Records for processing
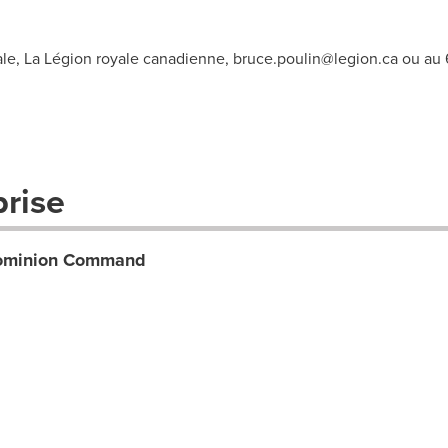
ale, La Légion royale canadienne,
bruce.poulin@legion.ca
ou au 
prise
Dominion Command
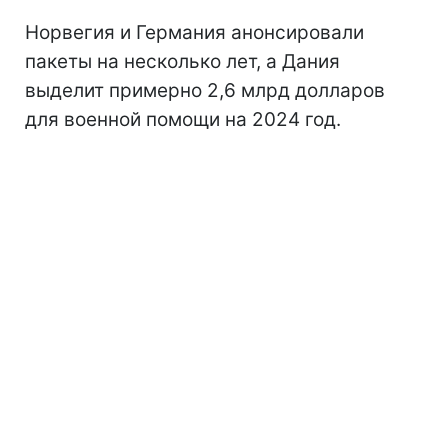
Норвегия и Германия анонсировали
пакеты на несколько лет, а Дания
выделит примерно 2,6 млрд долларов
для военной помощи на 2024 год.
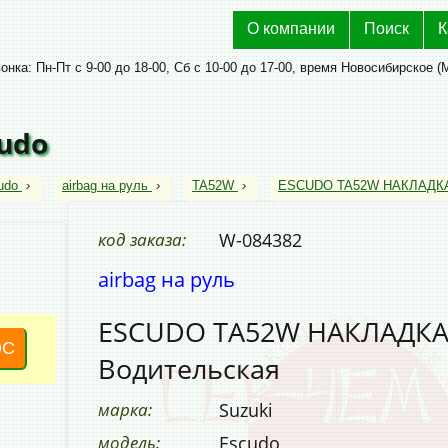
О компании
Поиск
К
нка: Пн-Пт с 9-00 до 18-00, Сб с 10-00 до 17-00, время Новосибирское (
cudo
udo
›
airbag на руль
›
TA52W
›
ESCUDO TA52W НАКЛАДКА 
код заказа:
W-084382
airbag на руль
ESCUDO TA52W НАКЛАДКА
ОС
Водительская
марка:
Suzuki
модель:
Escudo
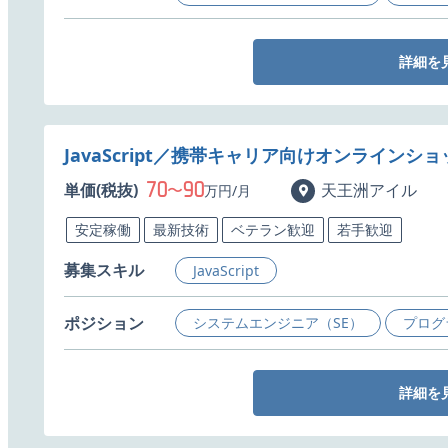
詳細を
JavaScript／携帯キャリア向けオンライン
70
90
単価(税抜)
〜
天王洲アイル
万円/月
安定稼働
最新技術
ベテラン歓迎
若手歓迎
募集スキル
JavaScript
ポジション
システムエンジニア（SE）
プログ
詳細を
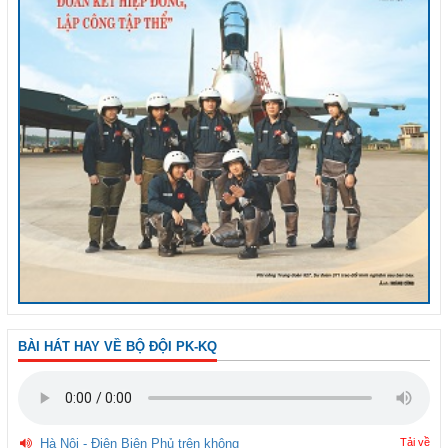
BÀI HÁT HAY VỀ BỘ ĐỘI PK-KQ
Hà Nội - Điện Biên Phủ trên không
Tải về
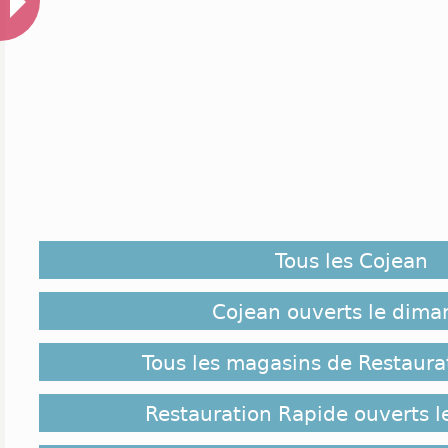
Tous les Cojean
Cojean ouverts le dima
Tous les magasins de Restaura
Restauration Rapide ouverts 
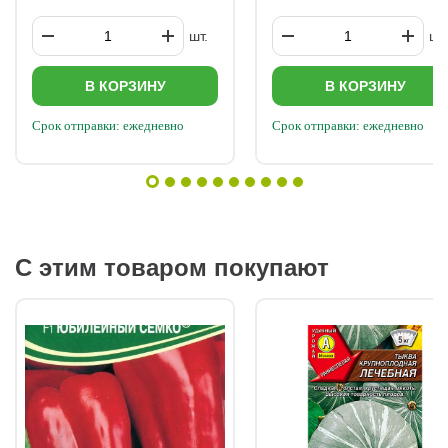
шт.
шт.
В КОРЗИНУ
В КОРЗИНУ
Срок отправки: ежедневно
Срок отправки: ежедневно
С этим товаром покупают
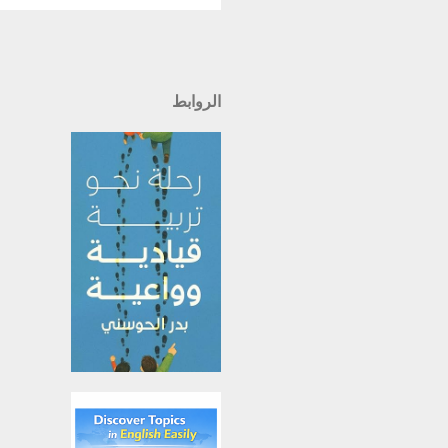
فان التقدير الذاتي يكون افض
المختصين في التربية الخاصة 
لمساعدتهم ، ومن أجل الحك...
الروابط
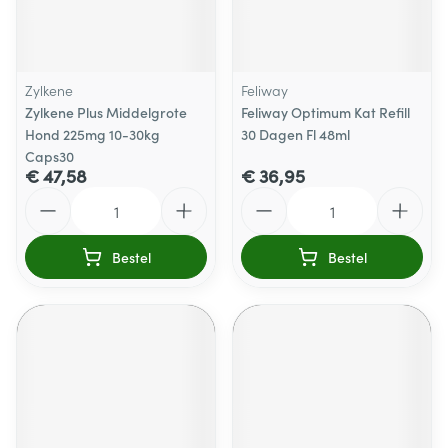
Zylkene
Feliway
Zylkene Plus Middelgrote
Feliway Optimum Kat Refill
Hond 225mg 10-30kg
30 Dagen Fl 48ml
Caps30
€ 47,58
€ 36,95
Aantal
Aantal
Bestel
Bestel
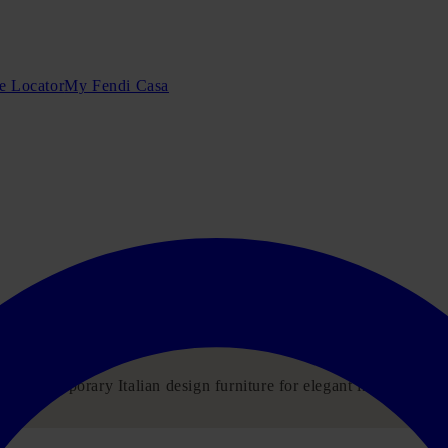
e Locator
My Fendi Casa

Task to complete
Within the listing above, count each line that holds the word "JavaScript"; the answer is that number alone.

Solution for this task
2